EXERCISE DETAILS:
From the first line to the last, reproduce the records below exactly, omitting any picture.

Page images and extracted text

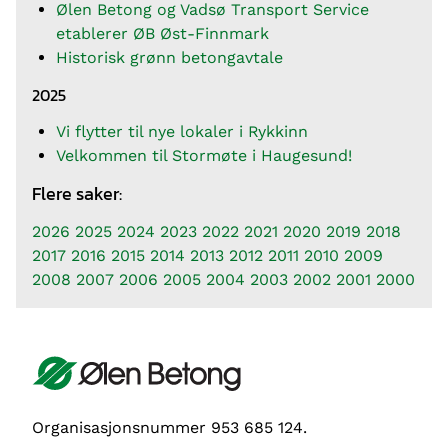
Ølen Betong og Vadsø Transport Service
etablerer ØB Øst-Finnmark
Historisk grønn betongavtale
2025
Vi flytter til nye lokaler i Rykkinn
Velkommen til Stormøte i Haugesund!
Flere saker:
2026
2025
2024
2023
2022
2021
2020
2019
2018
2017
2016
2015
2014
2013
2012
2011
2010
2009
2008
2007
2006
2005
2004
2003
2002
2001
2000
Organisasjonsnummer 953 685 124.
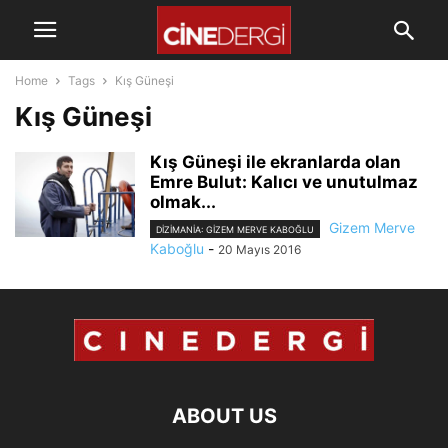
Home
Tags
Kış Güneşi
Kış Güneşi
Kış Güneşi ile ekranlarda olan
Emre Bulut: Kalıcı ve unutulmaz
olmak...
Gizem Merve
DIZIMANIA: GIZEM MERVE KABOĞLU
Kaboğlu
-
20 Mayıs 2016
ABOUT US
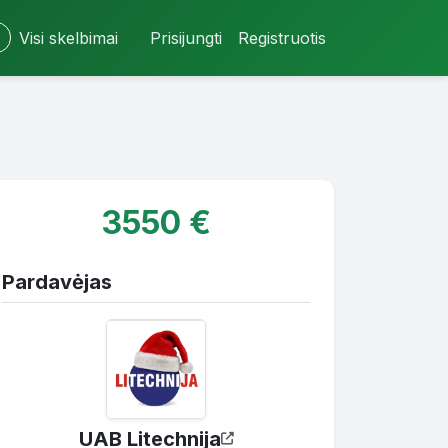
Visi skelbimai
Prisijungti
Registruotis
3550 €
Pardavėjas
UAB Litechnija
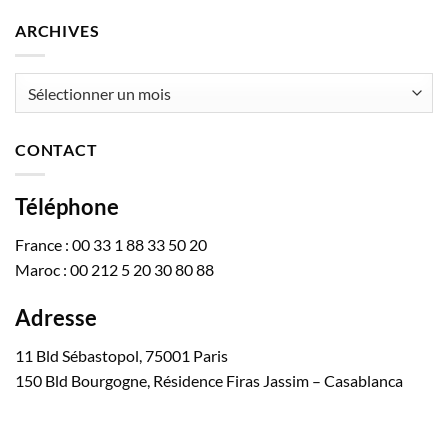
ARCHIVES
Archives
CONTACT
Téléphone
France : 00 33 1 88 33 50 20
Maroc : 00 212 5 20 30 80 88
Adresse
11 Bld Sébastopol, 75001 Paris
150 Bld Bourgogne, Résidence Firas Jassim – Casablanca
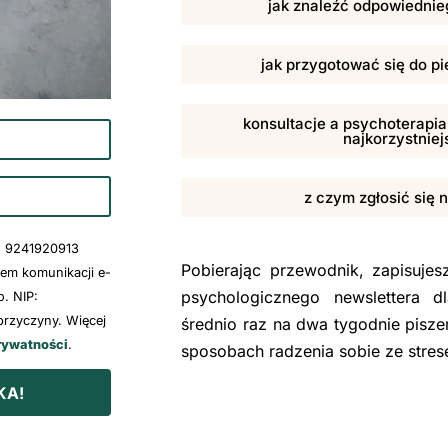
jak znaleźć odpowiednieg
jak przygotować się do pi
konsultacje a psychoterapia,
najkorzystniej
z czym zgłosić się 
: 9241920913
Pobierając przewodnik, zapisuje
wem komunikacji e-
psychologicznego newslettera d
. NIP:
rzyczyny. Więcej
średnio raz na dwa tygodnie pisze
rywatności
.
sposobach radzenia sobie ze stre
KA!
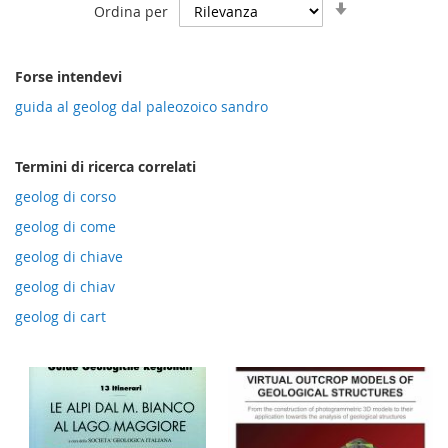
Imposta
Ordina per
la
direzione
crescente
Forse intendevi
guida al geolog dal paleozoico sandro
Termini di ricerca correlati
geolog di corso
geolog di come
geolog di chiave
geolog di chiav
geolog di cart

YOUR RESPONSE:
Ølen Betong og Vadsø Transport Service
etablerer ØB Øst-Finnmark
Historisk grønn betongavtale
2025
Vi flytter til nye lokaler i Rykkinn
Velkommen til Stormøte i Haugesund!
Flere saker:
2026
2025
2024
2023
2022
2021
2020
2019
2018
2017
2016
2015
2014
2013
2012
2011
2010
2009
2008
2007
2006
2005
2004
2003
2002
2001
2000
Organisasjonsnummer 953 685 124.
Home
Tags
Kış Güneşi
Kış Güneşi
Kış Güneşi ile ekranlarda olan
Emre Bulut: Kalıcı ve unutulmaz
olmak...
Gizem Merve
DIZIMANIA: GIZEM MERVE KABOĞLU
Kaboğlu
-
20 Mayıs 2016
ABOUT US
Visi skelbimai
Prisijungti
Registruotis
3550 €
Pardavėjas
UAB Litechnija
ARCHIVES
Archives
CONTACT
Téléphone
France : 00 33 1 88 33 50 20
Maroc : 00 212 5 20 30 80 88
Adresse
11 Bld Sébastopol, 75001 Paris
150 Bld Bourgogne, Résidence Firas Jassim – Casablanca
jak znaleźć odpowiednieg
jak przygotować się do pi
konsultacje a psychoterapia,
najkorzystniej
z czym zgłosić się 
: 9241920913
Pobierając przewodnik, zapisuje
wem komunikacji e-
psychologicznego newslettera d
. NIP:
rzyczyny. Więcej
średnio raz na dwa tygodnie pisze
rywatności
.
sposobach radzenia sobie ze stre
KA!
Imposta
Ordina per
la
direzione
crescente
Forse intendevi
guida al geolog dal paleozoico sandro
Termini di ricerca correlati
geolog di corso
geolog di come
geolog di chiave
geolog di chiav
geolog di cart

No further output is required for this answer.